The speculation in Gamestop is no different to the speculation in Bitcoin, which is no different to the speculation in property, and the fact that the lunacy has become even more apparent in recent weeks shows that we are close to the end of it, and a denouement.  The source of all of the lunacy is the actions of central banks that have printed money to buy government bonds so as to push up their prices beyond any semblance of rationality.  From there, the irrational exuberance and mindless gambling has spread to anything upon which speculators can gamble that its price could rise, which itself becomes a self-fulfilling prophecy, until such time as the prices collapse.
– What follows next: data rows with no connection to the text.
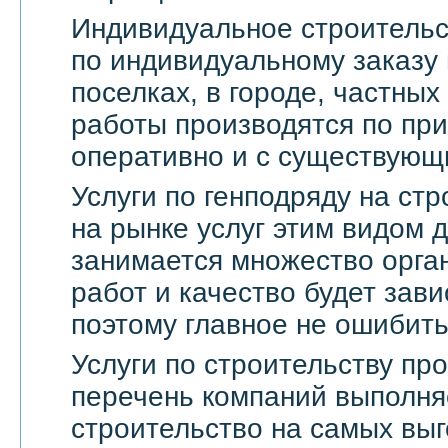
Индивидуальное строительс
по индивидуальному заказу 
поселках, в городе, частны
работы производятся по пр
оперативно и с существующ
Услуги по генподряду на стр
на рынке услуг этим видом 
занимается множество орга
работ и качество будет зави
поэтому главное не ошибить
Услуги по строительству п
перечень компаний выполня
строительство на самых выг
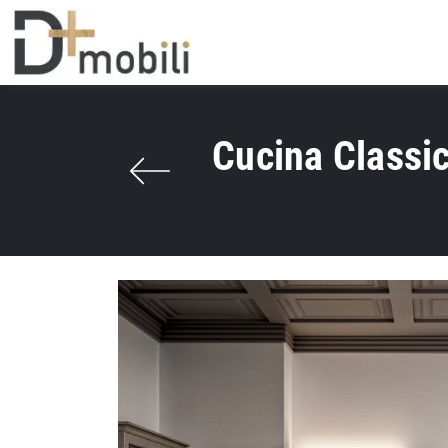
Cucina Classic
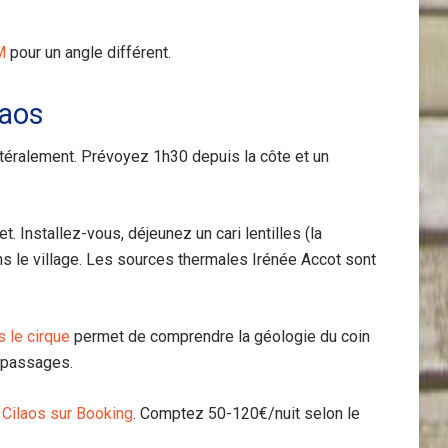
M
pour un angle différent.
laos
ittéralement. Prévoyez 1h30 depuis la côte et un
t. Installez-vous, déjeunez un cari lentilles (la
ns le village. Les sources thermales Irénée Accot sont
 le cirque
permet de comprendre la géologie du coin
 passages.
 Cilaos sur Booking
. Comptez 50-120€/nuit selon le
In the last few weeks, the yield on US 10 Year Treasury Bonds has risen from not much above zero, to 1.10%.  Its a small absolute rise, but an massive proportional rise.  But, that is just the tip of the iceberg.  Those yields are heavily manipulated as a result of central bank purchases and holdings.  Real interest rates, the rates that businesses, and consumers have to pay to borrow, are much higher.  With governments borrowing at unprecedented levels, with businesses needing to borrow on a huge scale - or governments having to do it for them to bail them out - and with households also needing to borrow massively as furlough schemes come to an end, interest rates are set to rise rapidly.  Lenders, for one thing, will need to cover themselves for huge levels of defaults.  Banks in Britain know that the government backed loans they were persuaded to hand out are likely to have a default rate of around 90%.  In India, a bad bank has now been set up to take on the bad loans of its banking sector, as it foresees large numbers of defaults of borrowers resulting from the effects of its government imposed lockdowns. 

Rising interest rates means falling asset prices, and falling asset prices means that all these bubbles, all of the Ponzi Schemes and Pyramid Schemes are going to come crashing down.  Watch out below.